The advice from police in relation to this video is that if children and young people receive it on any social media platform, they should delete it immediately and tell a trusted adult – a teacher or parent for example.
 
It is really important that they understand that if they show this video to someone else or forward it on to other people, they could be committing a crime and we want to stop that happening. The police have been clear that they do not want to criminalise children and that children won’t be in trouble if they’ve made a genuine mistake.
 
For professionals and parents finding out that images and videos of abuse are being circulated by young people and adults on social media, it can be a stressful time and difficult to know what course of action to take immediately. Here are some clear steps to take and important things to remember.

  1. Please never share a video or image depicting any kind of abuse involving children
  2. Each time a video or image of abuse is shared it re-victimises the child and increases the likelihood of blackmail, feelings of self-blame and powerlessness
  3. Report it to the platform it has been shared on e.g YouTube, Facebook, Snapchat, Instagram etc
  4. Report it to CEOP if it is an image or video of sexual abuse involving a child with a link to where the video or image is hosted e.g YouTube, Facebook.

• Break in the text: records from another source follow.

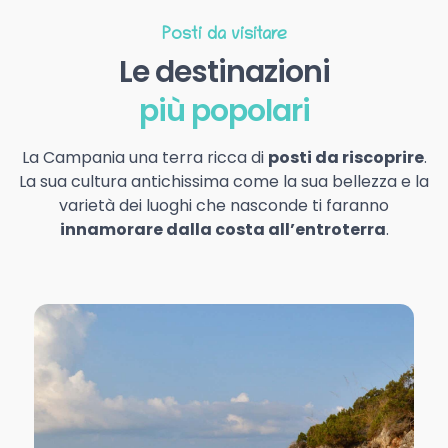
Posti da visitare
Le destinazioni
più popolari
La Campania una terra ricca di
posti da riscoprire
.
La sua cultura antichissima come la sua bellezza e la
varietà dei luoghi che nasconde ti faranno
innamorare dalla costa all’entroterra
.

  5. If it’s not on a public platform and in only exists on a device ie. Phone, tablet. Once reported, with authorisation of CEOP or the Police, delete it from the device it has been sent to (if offender usernames are visible make note of them)
  6. Encourage other people to report if it is being shared publicly

If you work in a school or college and are concerned about what to do with peer to peer sharing of sexual images or videos you can refer to the ‘Sexting in schools and colleges guidance’
 
If a parent or carer is worried about a child seeing inappropriate things online Thinkuknow/parents has more information.